RECORDS SUPPLIED
________________

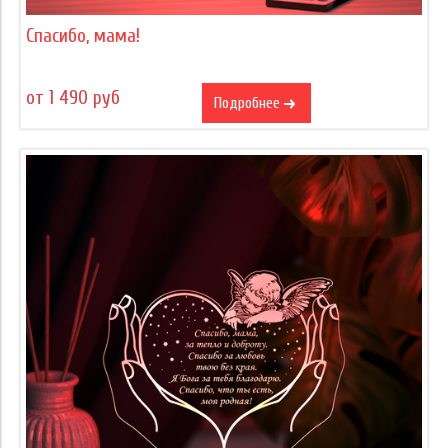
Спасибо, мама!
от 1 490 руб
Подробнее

________________

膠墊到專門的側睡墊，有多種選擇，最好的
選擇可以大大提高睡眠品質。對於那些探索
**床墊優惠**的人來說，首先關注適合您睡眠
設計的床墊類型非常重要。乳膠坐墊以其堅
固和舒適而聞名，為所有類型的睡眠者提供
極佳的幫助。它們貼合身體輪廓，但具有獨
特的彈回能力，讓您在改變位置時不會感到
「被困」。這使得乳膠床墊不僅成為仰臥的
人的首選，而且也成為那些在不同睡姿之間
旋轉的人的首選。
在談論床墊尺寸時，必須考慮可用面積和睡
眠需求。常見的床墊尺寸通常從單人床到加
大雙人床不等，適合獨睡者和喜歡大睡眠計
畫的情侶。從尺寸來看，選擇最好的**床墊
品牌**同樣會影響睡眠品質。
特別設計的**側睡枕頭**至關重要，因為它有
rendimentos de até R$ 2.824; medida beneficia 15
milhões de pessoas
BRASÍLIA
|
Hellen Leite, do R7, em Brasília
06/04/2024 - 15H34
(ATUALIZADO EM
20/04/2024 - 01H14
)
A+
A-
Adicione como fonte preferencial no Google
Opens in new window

________________

YOUR TASK
Write out exactly the lines above between the line with "設計的床墊類型非常重要。乳膠坐墊以其堅" and the line with "06/04/2024 - 15H34", inclusive, and nothing beyond them.

EXERCISE RESPONSE
設計的床墊類型非常重要。乳膠坐墊以其堅
固和舒適而聞名，為所有類型的睡眠者提供
極佳的幫助。它們貼合身體輪廓，但具有獨
特的彈回能力，讓您在改變位置時不會感到
「被困」。這使得乳膠床墊不僅成為仰臥的
人的首選，而且也成為那些在不同睡姿之間
旋轉的人的首選。
在談論床墊尺寸時，必須考慮可用面積和睡
眠需求。常見的床墊尺寸通常從單人床到加
大雙人床不等，適合獨睡者和喜歡大睡眠計
畫的情侶。從尺寸來看，選擇最好的**床墊
品牌**同樣會影響睡眠品質。
特別設計的**側睡枕頭**至關重要，因為它有
rendimentos de até R$ 2.824; medida beneficia 15
milhões de pessoas
BRASÍLIA
|
Hellen Leite, do R7, em Brasília
06/04/2024 - 15H34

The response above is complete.